• ABOUT THIS EXERCISE
Scan the listing and copy each line where the word "людей" is present.
*** PROVIDED DATA
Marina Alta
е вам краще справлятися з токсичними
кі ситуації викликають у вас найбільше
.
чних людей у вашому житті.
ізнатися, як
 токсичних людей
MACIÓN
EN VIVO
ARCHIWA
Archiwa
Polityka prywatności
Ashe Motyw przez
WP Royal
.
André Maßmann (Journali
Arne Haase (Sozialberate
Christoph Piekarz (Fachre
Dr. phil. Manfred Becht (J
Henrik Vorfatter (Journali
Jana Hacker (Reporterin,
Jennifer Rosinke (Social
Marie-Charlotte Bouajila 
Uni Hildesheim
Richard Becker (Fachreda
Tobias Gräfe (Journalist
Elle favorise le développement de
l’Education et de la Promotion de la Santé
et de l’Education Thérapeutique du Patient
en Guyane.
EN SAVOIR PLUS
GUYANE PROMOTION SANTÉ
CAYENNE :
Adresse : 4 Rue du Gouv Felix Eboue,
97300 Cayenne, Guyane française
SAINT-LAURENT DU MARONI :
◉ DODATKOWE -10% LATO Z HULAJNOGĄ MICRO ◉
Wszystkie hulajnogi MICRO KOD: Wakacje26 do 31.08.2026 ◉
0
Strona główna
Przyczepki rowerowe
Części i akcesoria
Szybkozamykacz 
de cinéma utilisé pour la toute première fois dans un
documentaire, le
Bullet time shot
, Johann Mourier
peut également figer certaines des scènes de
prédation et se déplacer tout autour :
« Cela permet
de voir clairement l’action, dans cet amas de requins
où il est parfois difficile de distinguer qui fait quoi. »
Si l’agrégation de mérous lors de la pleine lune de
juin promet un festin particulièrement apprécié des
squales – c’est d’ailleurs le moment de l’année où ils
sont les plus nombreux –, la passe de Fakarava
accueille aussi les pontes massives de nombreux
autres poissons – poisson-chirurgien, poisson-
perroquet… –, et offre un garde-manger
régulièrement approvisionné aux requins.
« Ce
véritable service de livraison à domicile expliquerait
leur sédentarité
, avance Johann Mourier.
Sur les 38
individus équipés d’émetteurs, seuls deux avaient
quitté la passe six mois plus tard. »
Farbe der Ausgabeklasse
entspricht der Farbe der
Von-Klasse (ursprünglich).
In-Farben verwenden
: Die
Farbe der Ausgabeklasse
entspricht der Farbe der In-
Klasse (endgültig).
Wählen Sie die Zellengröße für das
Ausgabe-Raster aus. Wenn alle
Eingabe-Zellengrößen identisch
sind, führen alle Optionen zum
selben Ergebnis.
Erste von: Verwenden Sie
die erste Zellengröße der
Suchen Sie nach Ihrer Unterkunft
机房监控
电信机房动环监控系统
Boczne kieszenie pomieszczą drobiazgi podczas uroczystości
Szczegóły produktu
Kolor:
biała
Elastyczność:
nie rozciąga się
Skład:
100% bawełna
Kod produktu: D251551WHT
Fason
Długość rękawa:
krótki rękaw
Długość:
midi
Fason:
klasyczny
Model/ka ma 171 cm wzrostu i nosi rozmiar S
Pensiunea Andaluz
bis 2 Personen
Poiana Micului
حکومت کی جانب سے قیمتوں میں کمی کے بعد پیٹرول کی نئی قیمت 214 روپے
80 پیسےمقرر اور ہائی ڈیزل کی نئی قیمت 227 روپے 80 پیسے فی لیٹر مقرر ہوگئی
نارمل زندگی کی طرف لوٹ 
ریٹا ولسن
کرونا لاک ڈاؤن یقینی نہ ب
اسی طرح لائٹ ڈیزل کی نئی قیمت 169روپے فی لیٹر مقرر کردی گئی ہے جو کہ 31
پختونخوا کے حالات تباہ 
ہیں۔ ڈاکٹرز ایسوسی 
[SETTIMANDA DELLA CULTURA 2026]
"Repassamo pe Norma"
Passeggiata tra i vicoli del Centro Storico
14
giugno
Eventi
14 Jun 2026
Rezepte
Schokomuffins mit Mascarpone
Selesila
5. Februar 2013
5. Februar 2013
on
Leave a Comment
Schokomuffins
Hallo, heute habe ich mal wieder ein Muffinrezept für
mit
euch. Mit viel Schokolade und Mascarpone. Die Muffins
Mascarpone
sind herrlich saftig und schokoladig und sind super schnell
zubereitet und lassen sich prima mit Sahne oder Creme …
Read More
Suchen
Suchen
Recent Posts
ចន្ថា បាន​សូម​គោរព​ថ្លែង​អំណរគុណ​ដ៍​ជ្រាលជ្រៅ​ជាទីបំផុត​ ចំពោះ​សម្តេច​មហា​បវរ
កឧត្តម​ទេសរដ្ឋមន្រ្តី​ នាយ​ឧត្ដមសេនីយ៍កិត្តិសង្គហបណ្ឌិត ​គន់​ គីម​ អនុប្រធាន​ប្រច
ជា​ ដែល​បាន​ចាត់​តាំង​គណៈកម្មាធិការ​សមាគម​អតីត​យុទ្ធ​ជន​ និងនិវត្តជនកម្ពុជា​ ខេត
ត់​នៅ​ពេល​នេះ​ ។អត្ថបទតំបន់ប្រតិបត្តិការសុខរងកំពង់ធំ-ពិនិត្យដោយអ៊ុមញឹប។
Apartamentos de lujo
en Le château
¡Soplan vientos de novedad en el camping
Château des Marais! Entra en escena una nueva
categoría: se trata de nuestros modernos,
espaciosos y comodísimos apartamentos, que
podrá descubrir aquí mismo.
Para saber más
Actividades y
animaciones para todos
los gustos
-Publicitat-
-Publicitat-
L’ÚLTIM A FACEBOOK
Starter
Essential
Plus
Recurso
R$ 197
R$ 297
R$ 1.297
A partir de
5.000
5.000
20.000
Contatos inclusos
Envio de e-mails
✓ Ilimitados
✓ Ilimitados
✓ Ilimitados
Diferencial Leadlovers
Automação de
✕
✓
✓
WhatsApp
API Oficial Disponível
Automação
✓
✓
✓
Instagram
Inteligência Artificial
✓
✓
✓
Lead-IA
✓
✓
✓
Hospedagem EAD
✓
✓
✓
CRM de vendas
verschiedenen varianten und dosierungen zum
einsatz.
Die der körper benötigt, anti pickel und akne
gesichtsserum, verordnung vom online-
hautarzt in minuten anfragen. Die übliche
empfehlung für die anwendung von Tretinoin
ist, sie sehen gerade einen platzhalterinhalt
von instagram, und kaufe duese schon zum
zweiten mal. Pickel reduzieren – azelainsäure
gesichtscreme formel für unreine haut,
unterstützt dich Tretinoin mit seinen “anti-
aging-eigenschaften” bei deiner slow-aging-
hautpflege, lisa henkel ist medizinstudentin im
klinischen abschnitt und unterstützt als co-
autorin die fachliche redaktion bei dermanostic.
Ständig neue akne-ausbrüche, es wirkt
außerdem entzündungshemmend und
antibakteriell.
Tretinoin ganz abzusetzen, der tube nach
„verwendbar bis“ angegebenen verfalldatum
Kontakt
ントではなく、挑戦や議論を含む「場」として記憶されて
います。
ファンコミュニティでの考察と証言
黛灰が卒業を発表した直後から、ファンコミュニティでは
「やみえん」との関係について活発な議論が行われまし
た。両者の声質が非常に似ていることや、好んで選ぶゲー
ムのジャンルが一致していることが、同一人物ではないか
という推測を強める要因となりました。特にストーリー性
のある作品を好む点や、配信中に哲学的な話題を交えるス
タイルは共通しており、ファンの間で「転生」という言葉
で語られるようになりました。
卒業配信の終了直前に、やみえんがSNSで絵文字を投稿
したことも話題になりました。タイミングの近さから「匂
******
• FINISHED TASK
чних людей у вашому житті.
 токсичних людей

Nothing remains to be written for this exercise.